UCLA
Sam Emaminejad has been working on a wearable sensor that can extract sweat by applying an electrical current to the skin and then analyzing its molecular components, such as chloride ions and glucose, to detect certain diseases.

Sam Emaminejad, assistant professor of electrical engineering at UCLA, has demonstrated that a wearable biosensor can be used in the diagnosis of cystic fibrosis, diabetes and other diseases by measuring molecules present in an individual's sweat.

He developed the biosensor with colleagues while he was a joint postdoctoral researcher at Stanford Medicine and UC Berkeley. Currently, he is completing his first year on the UCLA engineering faculty and is continuing this line of research in his lab.

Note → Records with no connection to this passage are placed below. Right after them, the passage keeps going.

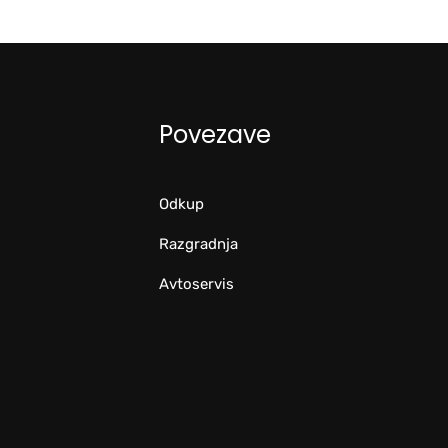
Povezave
Odkup
Razgradnja
Avtoservis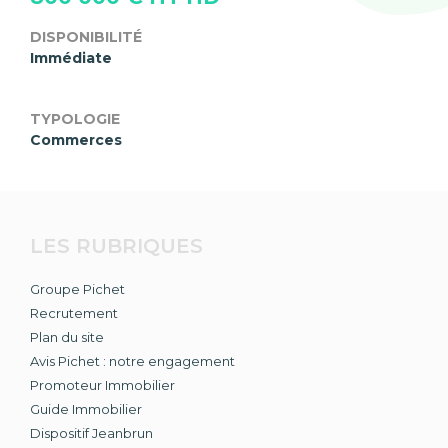
DISPONIBILITÉ
Immédiate
TYPOLOGIE
Commerces
LES RUBRIQUES
Groupe Pichet
Recrutement
Plan du site
Avis Pichet : notre engagement
Promoteur Immobilier
Guide Immobilier
Dispositif Jeanbrun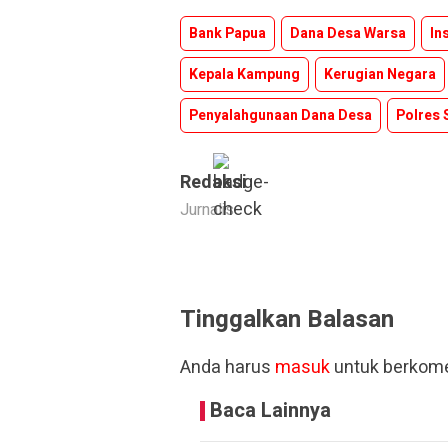
Bank Papua
Dana Desa Warsa
In
Kepala Kampung
Kerugian Negara
Penyalahgunaan Dana Desa
Polres 
Redaksi
Jurnalis
Tinggalkan Balasan
Anda harus
masuk
untuk berkome
Baca Lainnya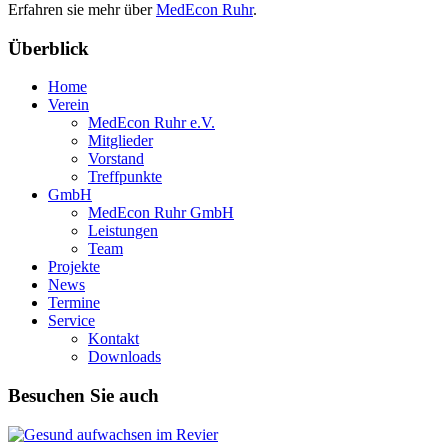
Erfahren sie mehr über
MedEcon Ruhr
.
Überblick
Home
Verein
MedEcon Ruhr e.V.
Mitglieder
Vorstand
Treffpunkte
GmbH
MedEcon Ruhr GmbH
Leistungen
Team
Projekte
News
Termine
Service
Kontakt
Downloads
Besuchen Sie auch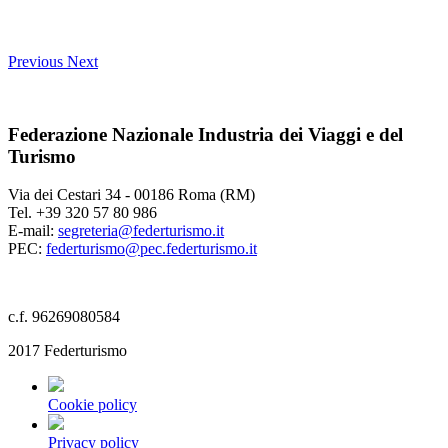
Previous
Next
Federazione Nazionale Industria dei Viaggi e del
Turismo
Via dei Cestari 34 - 00186 Roma (RM)
Tel. +39 320 57 80 986
E-mail:
segreteria@federturismo.it
PEC:
federturismo@pec.federturismo.it
c.f. 96269080584
2017 Federturismo
Cookie policy
Privacy policy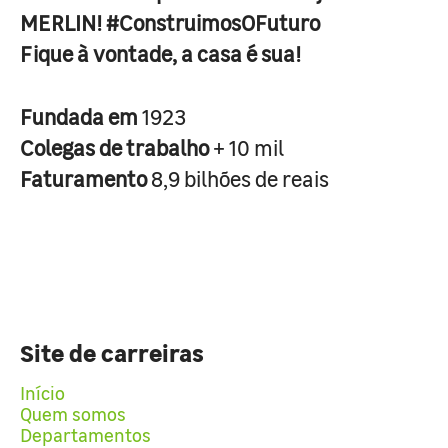
MERLIN! #ConstruimosOFuturo
Fique à vontade, a casa é sua!
Fundada em
1923
Colegas de trabalho
+ 10 mil
Faturamento
8,9 bilhões de reais
Site de carreiras
Início
Quem somos
Departamentos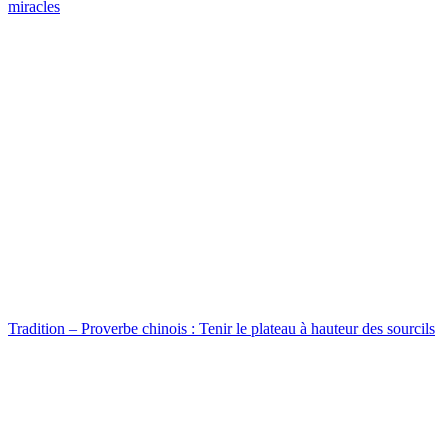
miracles
Tradition – Proverbe chinois : Tenir le plateau à hauteur des sourcils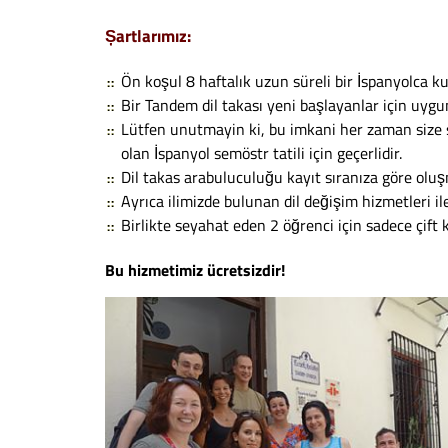
Șartlarımız:
Ön koşul 8 haftalık uzun süreli bir İspanyolca ku
Bir Tandem dil takası yeni başlayanlar için uygun
Lütfen unutmayin ki, bu imkani her zaman size 
olan İspanyol semöstr tatili için geçerlidir.
Dil takas arabuluculuğu kayıt sıranıza göre oluş
Ayrıca ilimizde bulunan dil değişim hizmetleri ile
Birlikte seyahat eden 2 öğrenci için sadece çift ki
Bu hizmetimiz ücretsizdir!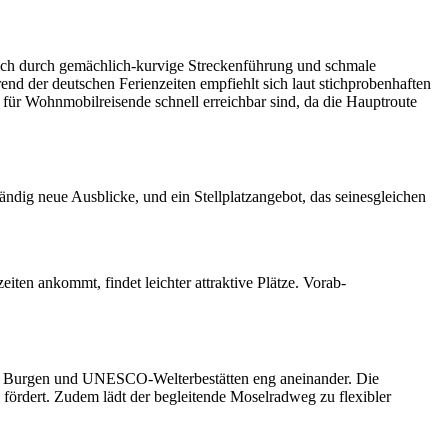
 sich durch gemächlich-kurvige Streckenführung und schmale
nd der deutschen Ferienzeiten empfiehlt sich laut stichprobenhaften
 für Wohnmobilreisende schnell erreichbar sind, da die Hauptroute
tändig neue Ausblicke, und ein Stellplatzangebot, das seinesgleichen
iten ankommt, findet leichter attraktive Plätze. Vorab-
te, Burgen und UNESCO-Welterbestätten eng aneinander. Die
fördert. Zudem lädt der begleitende Moselradweg zu flexibler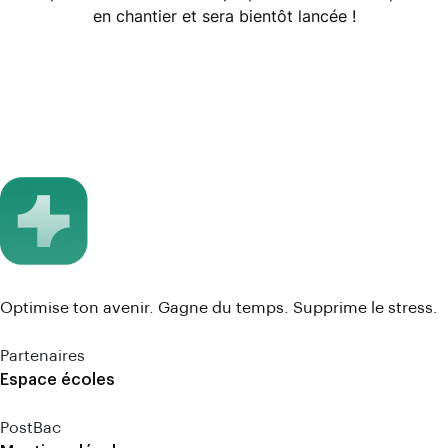
en chantier et sera bientôt lancée !
Optimise ton avenir. Gagne du temps. Supprime le stress.
Partenaires
Espace écoles
PostBac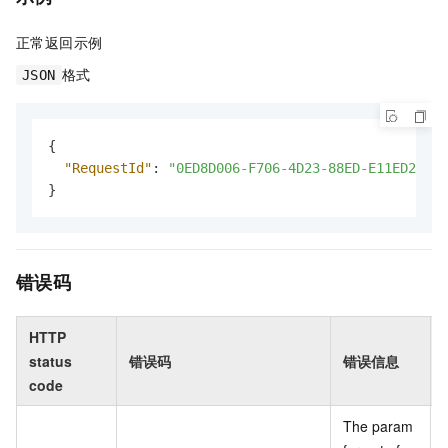
正常返回示例
格式
JSON
{
"RequestId"
:
"0ED8D006-F706-4D23-88ED-E11ED28DCA
}
错误码
HTTP
status
错误码
错误信息
code
The param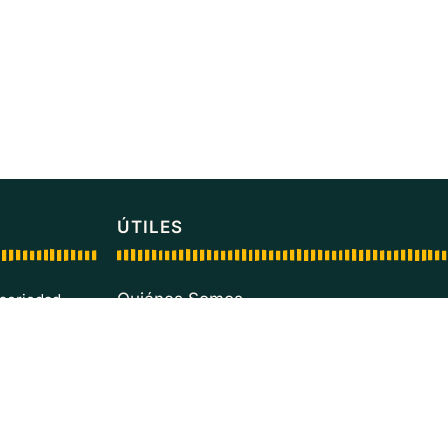
ÚTILES
Quiénes Somos
 seriedad
d en el
Emigración Patriótica
Contacto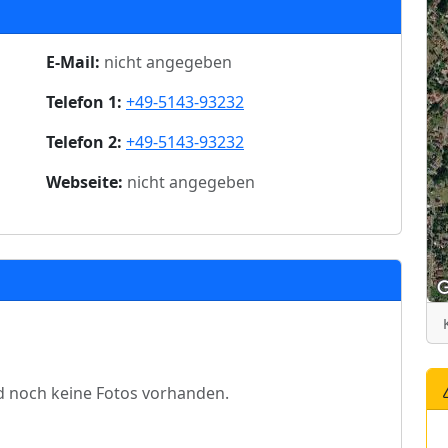
E-Mail:
nicht angegeben
Telefon 1:
+49-5143-93232
Telefon 2:
+49-5143-93232
Webseite:
nicht angegeben
d noch keine Fotos vorhanden.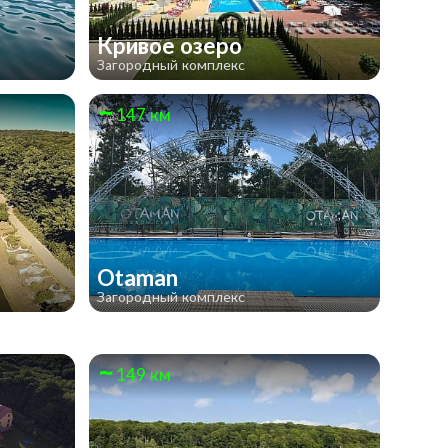
Кривое озеро
Загородный комплекс
147 км
Otaman
Загородный комплекс
149 км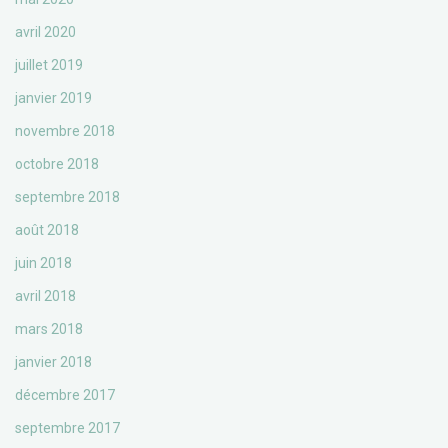
avril 2020
juillet 2019
janvier 2019
novembre 2018
octobre 2018
septembre 2018
août 2018
juin 2018
avril 2018
mars 2018
janvier 2018
décembre 2017
septembre 2017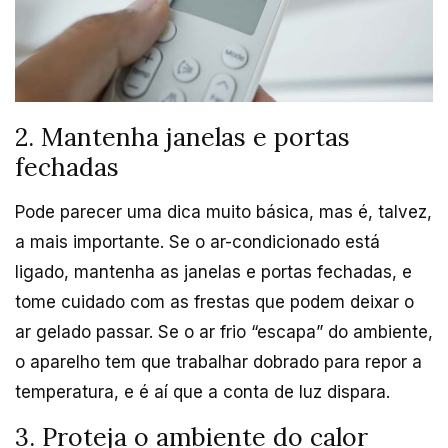
2. Mantenha janelas e portas
fechadas
Pode parecer uma dica muito básica, mas é, talvez,
a mais importante. Se o ar-condicionado está
ligado, mantenha as janelas e portas fechadas, e
tome cuidado com as frestas que podem deixar o
ar gelado passar. Se o ar frio “escapa” do ambiente,
o aparelho tem que trabalhar dobrado para repor a
temperatura, e é aí que a conta de luz dispara.
3. Proteja o ambiente do calor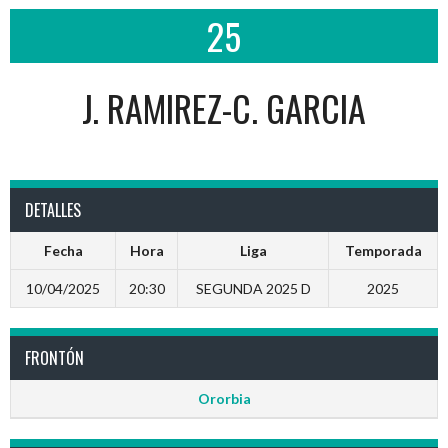
25
J. RAMIREZ-C. GARCIA
DETALLES
Fecha
Hora
Liga
Temporada
10/04/2025
20:30
SEGUNDA 2025 D
2025
FRONTÓN
Ororbia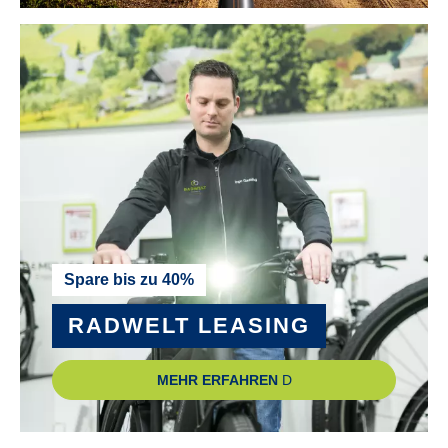
MOTOR-TYP :
Bosch Performance Line smart System
MOTOR-UNTERSTÜTZUNG :
bis 25 km/h
NABE VORDERRAD :
Shimano
Spare bis zu 40%
RADGRÖSSE :
RADWELT LEASING
28"
MEHR ERFAHREN
RAHMEN :
Aluminium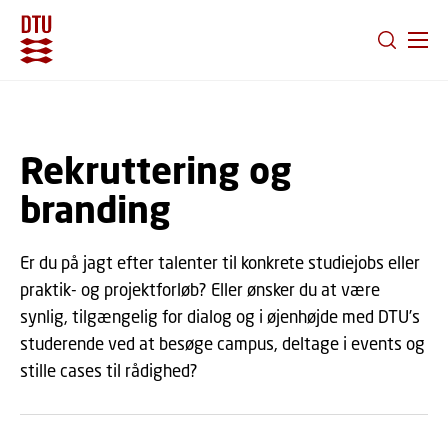
GÅ TIL PRIMÆRT INDHOLD (TRYK ENTER).
Rekruttering og
branding
Er du på jagt efter talenter til konkrete studiejobs eller
praktik- og projektforløb? Eller ønsker du at være
synlig, tilgængelig for dialog og i øjenhøjde med DTU’s
studerende ved at besøge campus, deltage i events og
stille cases til rådighed?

The key to the biosensor is it “activates” your sweat while you wear it and you don’t have to run up stairs or stay on a treadmill to the point where you break out in sweat. The research demonstrated for the first time that a wearable, non-invasive sensor can extract sweat at the skin’s surface and monitor in real time important biomarkers for patients.

Emaminejad spoke recently to UCLA Engineering writer Matthew Chin about his research and teaching goals.

 What can sweat tell about what’s going on inside us? And why hasn’t sweat been used much for patient monitoring and tracking?

Sweat is a rich source of physiological information and contains many biomarkers such as metabolites, electrolytes  and proteins that can inform us of our health status.

Sweat-based monitoring has a huge potential to facilitate non-invasive and continuous monitoring of individuals in a wearable format, such as a smartwatch. For robust analysis we need a few droplets of sweat on demand, which is not really accessible unless we exercise or lock ourselves in sauna!

In the work that just came out, we demonstrated a platform that can stimulate sweat glands to produce sweat with the aid of an electrical current.

In other words, [patients] don’t have to work up a sweat, or feel discomfort to get at this valuable source of physiological information. This is an unprecedented opportunity, because now a previously inaccessible source of information has been made available for real-time monitoring.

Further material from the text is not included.